#### [Exercise details]
Find the lines below that contain the word "button" and count them. Only the number should be given.

#### [Input data]
· · · ·

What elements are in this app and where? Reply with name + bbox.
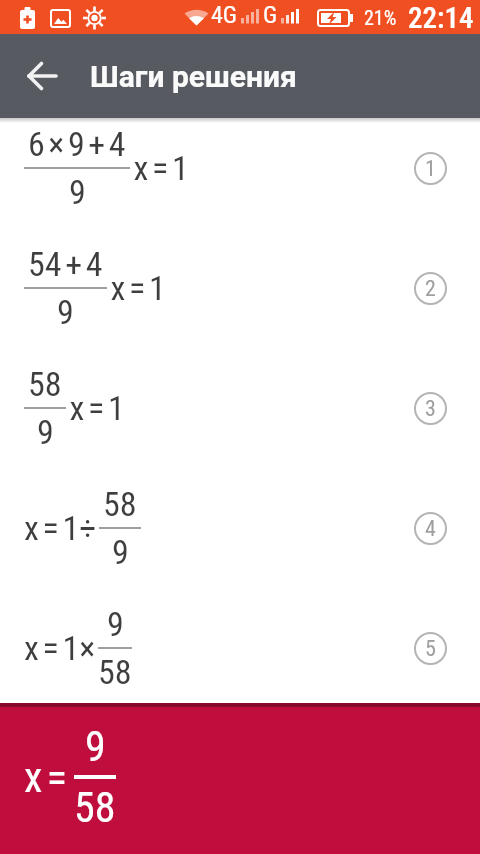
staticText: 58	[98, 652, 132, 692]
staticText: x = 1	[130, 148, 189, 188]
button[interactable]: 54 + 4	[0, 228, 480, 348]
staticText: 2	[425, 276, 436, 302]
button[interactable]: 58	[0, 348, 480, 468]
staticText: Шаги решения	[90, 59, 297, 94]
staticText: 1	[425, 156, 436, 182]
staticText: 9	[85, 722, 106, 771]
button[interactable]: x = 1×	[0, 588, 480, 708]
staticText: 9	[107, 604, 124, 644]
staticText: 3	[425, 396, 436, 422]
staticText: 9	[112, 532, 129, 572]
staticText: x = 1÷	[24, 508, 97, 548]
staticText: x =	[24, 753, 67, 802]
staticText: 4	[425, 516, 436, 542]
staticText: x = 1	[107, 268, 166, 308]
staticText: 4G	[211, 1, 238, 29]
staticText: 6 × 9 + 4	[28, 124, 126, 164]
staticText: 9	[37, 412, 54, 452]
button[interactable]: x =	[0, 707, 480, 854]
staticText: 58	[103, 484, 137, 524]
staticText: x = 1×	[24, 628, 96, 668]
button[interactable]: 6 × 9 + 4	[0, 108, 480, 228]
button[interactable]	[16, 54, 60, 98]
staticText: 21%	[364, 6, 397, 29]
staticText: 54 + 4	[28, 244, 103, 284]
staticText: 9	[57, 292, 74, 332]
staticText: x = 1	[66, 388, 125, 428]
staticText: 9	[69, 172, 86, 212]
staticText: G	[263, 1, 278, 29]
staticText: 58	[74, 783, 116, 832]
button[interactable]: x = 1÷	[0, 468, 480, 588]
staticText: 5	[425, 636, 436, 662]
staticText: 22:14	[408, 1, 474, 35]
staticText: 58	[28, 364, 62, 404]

· · · ·

#### [Answer for the task]
7